AMMAN, 20 May 2006 — Oil ministers and senior officials from 16 Arab countries ended a four-day energy conference on Wednesday by urging “continued dialogue” between crude producing and consuming nations with a view to ensuring “stability” on the world market.
“The conference urges continuation of dialogue between producers of crude oil and gas and consumers,” according a final communiqué issued at the end of the meeting.
“All crude and gas producers should work together to ensure the availability of objective factors conducive to certainty and stability on the world energy markets,” the statement said.
Among participants in the meeting were Minister of Petroleum and Mineral Resources Ali Al-Naimi and Qatar’s Energy Minister Abdullah ibn Hamad Al-Attiya.

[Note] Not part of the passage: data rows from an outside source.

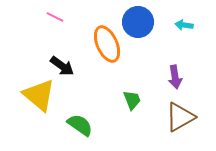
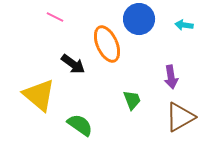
blue circle: moved 1 px right, 3 px up
black arrow: moved 11 px right, 2 px up
purple arrow: moved 4 px left
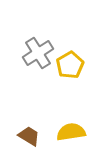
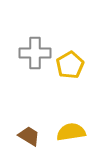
gray cross: moved 3 px left; rotated 32 degrees clockwise
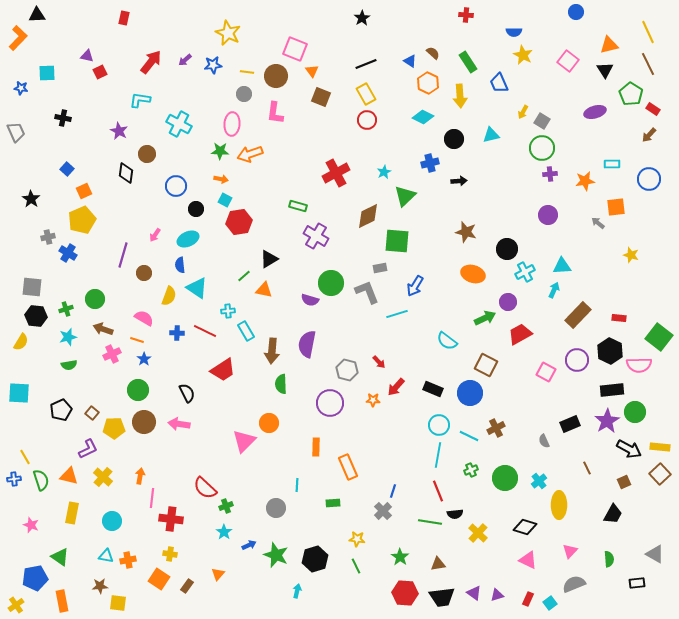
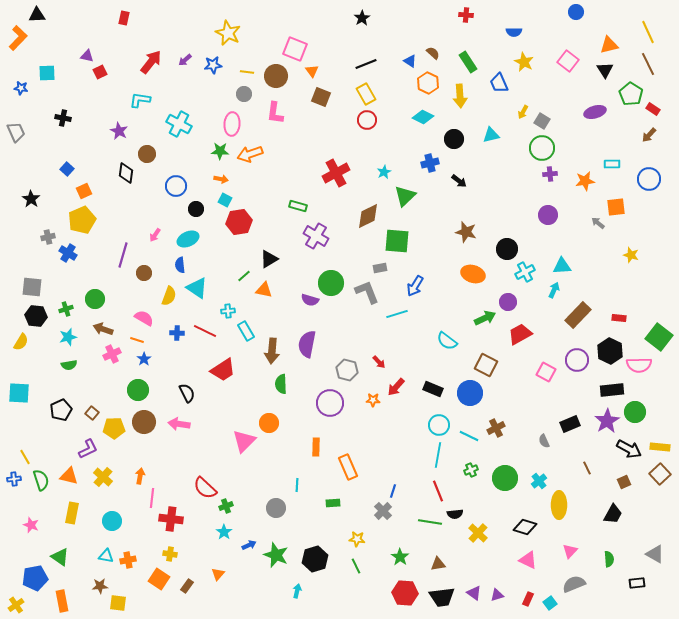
yellow star at (523, 55): moved 1 px right, 7 px down
black arrow at (459, 181): rotated 42 degrees clockwise
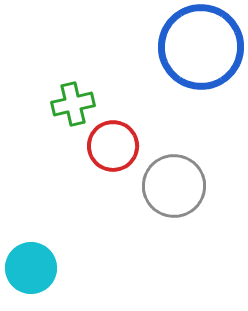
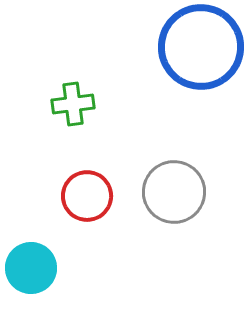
green cross: rotated 6 degrees clockwise
red circle: moved 26 px left, 50 px down
gray circle: moved 6 px down
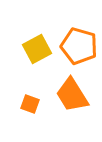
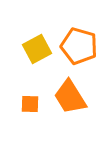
orange trapezoid: moved 2 px left, 2 px down
orange square: rotated 18 degrees counterclockwise
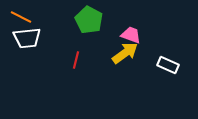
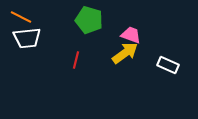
green pentagon: rotated 12 degrees counterclockwise
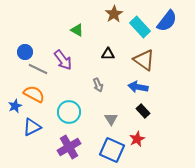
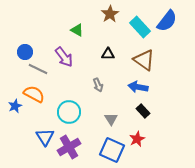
brown star: moved 4 px left
purple arrow: moved 1 px right, 3 px up
blue triangle: moved 13 px right, 10 px down; rotated 36 degrees counterclockwise
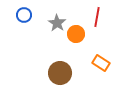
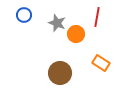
gray star: rotated 12 degrees counterclockwise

Both men attributed the surging oil prices on the world market mainly to “external factors” including geopolitics and deficient downstream operations rather than a supply shortage.
The conferees also recommended “modernization” of Arab refineries and petrochemical plants as well as the construction of new ones that takes into account up-to-date technology.
They also called for the conservation of energy through the adoption of suitable legislations, spurring the role of the private sector in the spheres of gas distribution and the petrochemical industry and reinvigorating Pan-Arab cooperation in the conduction of feasibility studies and scientific research.